Figure 5.17 The ray-tracing method produces (a) a sparse response. (b) If the receiver area is larger more reflections are modeled. (c) The acoustics radiance transfer method when the initial energy is distributed to the surface patches. (d) The whole response after 100 energy distributions.

The acoustic radiance transfer is a recently presented acoustic modeling technique based on progressive radiosity and arbitrary reflection models [SLKS07]. The acoustic energy is shot from the sound source to the surfaces of the model, which have been divided into patches, as illustrated in Figure 5.17c. Then, the propagation of the energy is followed from patch to patch and the intermediate results are stored on the patches. Finally, when the desired accuracy is achieved, the energy is collected from the patches to the listener.
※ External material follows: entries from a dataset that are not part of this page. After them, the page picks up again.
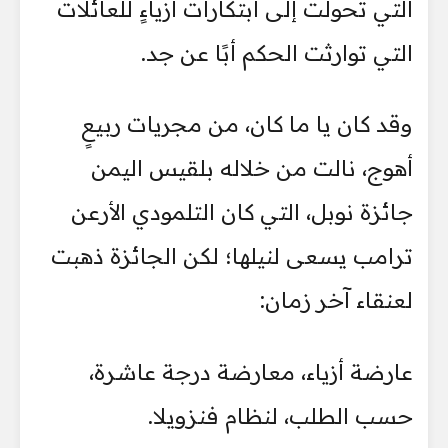
التي تحولت إلى ابتكارات أزياءٍ للعائلات
التي توارثت الحكم أبًا عن جد.
وقد كان يا ما كان، من مجريات ربيعٍ
أهوج، نالت من خلاله بلقيس اليمن
جائزة نوبل، التي كان التلمودي الأرعن
ترامب يسعى لنيلها؛ لكن الجائزة ذهبت
لعنقاء آخر زمان:
عارضة أزياء، معارضة درجة عاشرة،
حسب الطلب، لنظام فنزويلا.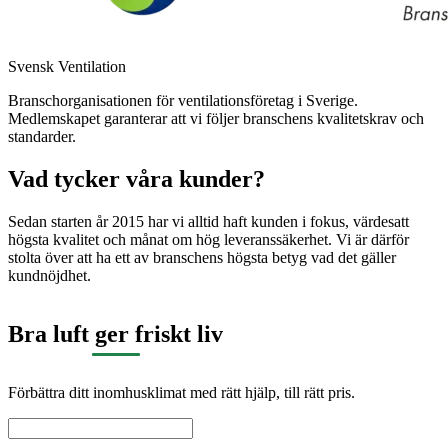
Svensk Ventilation
Branschorganisationen för ventilationsföretag i Sverige.
Medlemskapet garanterar att vi följer branschens kvalitetskrav och
standarder.
Vad tycker våra kunder?
Sedan starten år 2015 har vi alltid haft kunden i fokus, värdesatt
högsta kvalitet och månat om hög leveranssäkerhet. Vi är därför
stolta över att ha ett av branschens högsta betyg vad det gäller
kundnöjdhet.
Bra luft ger friskt liv
Förbättra ditt inomhusklimat med rätt hjälp, till rätt pris.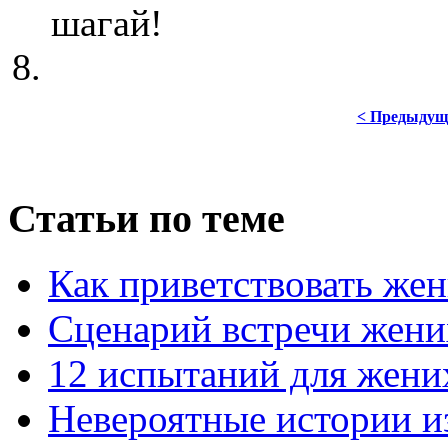
шагай!
< Предыдущ
Статьи по теме
Как приветствовать жен
Сценарий встречи жени
12 испытаний для жени
Невероятные истории и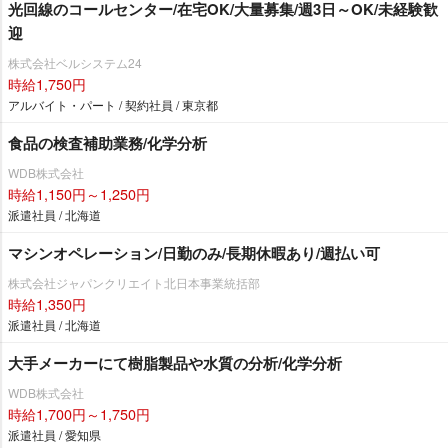
光回線のコールセンター/在宅OK/大量募集/週3日～OK/未経験歓
迎
株式会社ベルシステム24
時給1,750円
アルバイト・パート / 契約社員 / 東京都
食品の検査補助業務/化学分析
WDB株式会社
時給1,150円～1,250円
派遣社員 / 北海道
マシンオペレーション/日勤のみ/長期休暇あり/週払い可
株式会社ジャパンクリエイト北日本事業統括部
時給1,350円
派遣社員 / 北海道
大手メーカーにて樹脂製品や水質の分析/化学分析
WDB株式会社
時給1,700円～1,750円
派遣社員 / 愛知県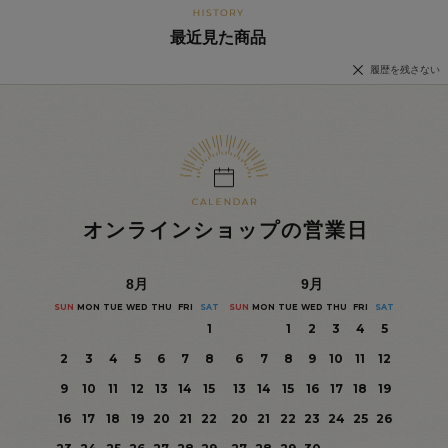
最近見た商品
履歴を残さない
オンラインショップの営業日
8
月
9
月
SUN
MON
TUE
WED
THU
FRI
SAT
SUN
MON
TUE
WED
THU
FRI
SAT
1
1
2
3
4
5
2
3
4
5
6
7
8
6
7
8
9
10
11
12
9
10
11
12
13
14
15
13
14
15
16
17
18
19
16
17
18
19
20
21
22
20
21
22
23
24
25
26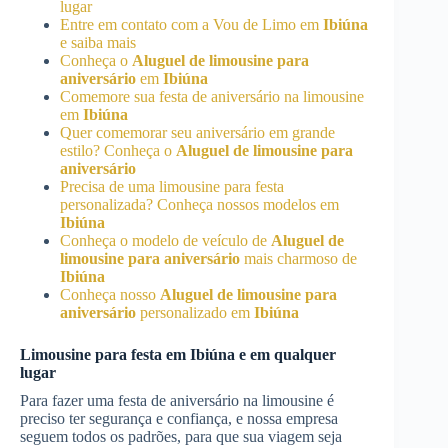
lugar
Entre em contato com a Vou de Limo em
Ibiúna
e saiba mais
Conheça o
Aluguel de limousine para
aniversário
em
Ibiúna
Comemore sua festa de aniversário na limousine
em
Ibiúna
Quer comemorar seu aniversário em grande
estilo? Conheça o
Aluguel de limousine para
aniversário
Precisa de uma limousine para festa
personalizada? Conheça nossos modelos em
Ibiúna
Conheça o modelo de veículo de
Aluguel de
limousine para aniversário
mais charmoso de
Ibiúna
Conheça nosso
Aluguel de limousine para
aniversário
personalizado em
Ibiúna
Limousine para festa em
Ibiúna
e em qualquer
lugar
Para fazer uma festa de aniversário na limousine é
preciso ter segurança e confiança, e nossa empresa
seguem todos os padrões, para que sua viagem seja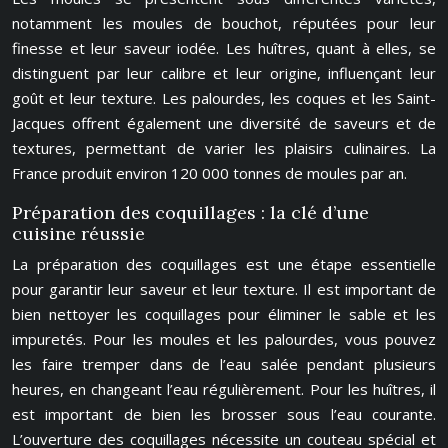
notamment les moules de bouchot, réputées pour leur
finesse et leur saveur iodée. Les huîtres, quant à elles, se
distinguent par leur calibre et leur origine, influençant leur
goût et leur texture. Les palourdes, les coques et les Saint-
Jacques offrent également une diversité de saveurs et de
textures, permettant de varier les plaisirs culinaires. La
France produit environ 120 000 tonnes de moules par an.
Préparation des coquillages : la clé d’une
cuisine réussie
La préparation des coquillages est une étape essentielle
pour garantir leur saveur et leur texture. Il est important de
bien nettoyer les coquillages pour éliminer le sable et les
impuretés. Pour les moules et les palourdes, vous pouvez
les faire tremper dans de l’eau salée pendant plusieurs
heures, en changeant l’eau régulièrement. Pour les huîtres, il
est important de bien les brosser sous l’eau courante.
L’ouverture des coquillages nécessite un couteau spécial et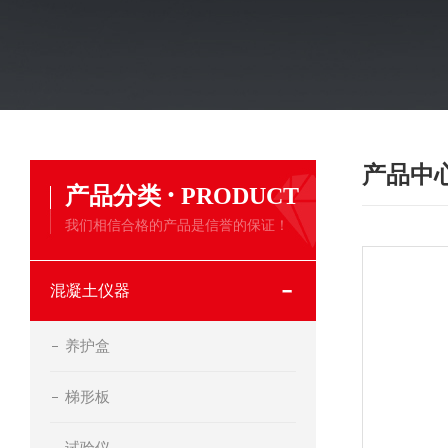
产品中
·
产品分类
PRODUCT
我们相信合格的产品是信誉的保证！
混凝土仪器
养护盒
梯形板
试验仪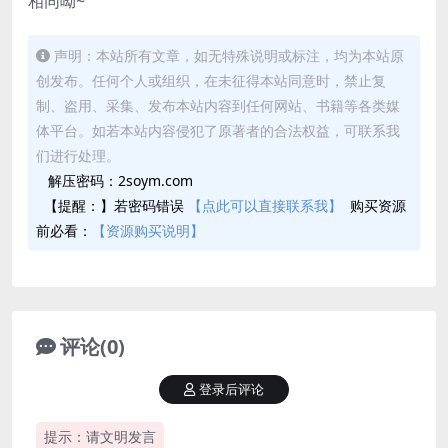
相同呦~
声明：本站所有文章，如无特殊说明或标注，均为本站原
创发布。任何个人或组织，在未征得本站同意时，禁止复
制、盗用、采集、发布本站内容到任何网站、书籍等各类媒
体平台。如若本站内容侵犯了原著者的合法权益，可联系我
们进行处理。
解压密码：2soym.com
【提醒：】若密码错误
【点此可以直接联系我】
购买资源
前必看：
【资源购买说明】
评论(0)
登录后评论
提示：请文明发言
These three methods have different properties for room-effect simulation. The image source method can only model specular reflections, but it is very efficient in finding perceptually relevant early reflections. As a reverberation effect the image source method is suitable for real-time processing, since the image sources, i.e., early reflections, can be spatially rendered and the late reverberation can be added with, for example, an FDN reverberator [SHLV99, LSH+02]. The ray-tracing method is not suitable for real-time reverberation processing. However, it is good at off line creation of the whole impulse response, which can be applied later with a real-time convolver. The acoustic radiance transfer method is the most advanced ray-based room acoustics modeling method, since it can handle both specular and diffuse reflections. Although the method is computationally extensive, the usage of the GPUs makes it possible to run the final gathering and sound rendering in real time, thus enabling interactive reverberation effects of environments with arbitrary reflection properties [SLS09].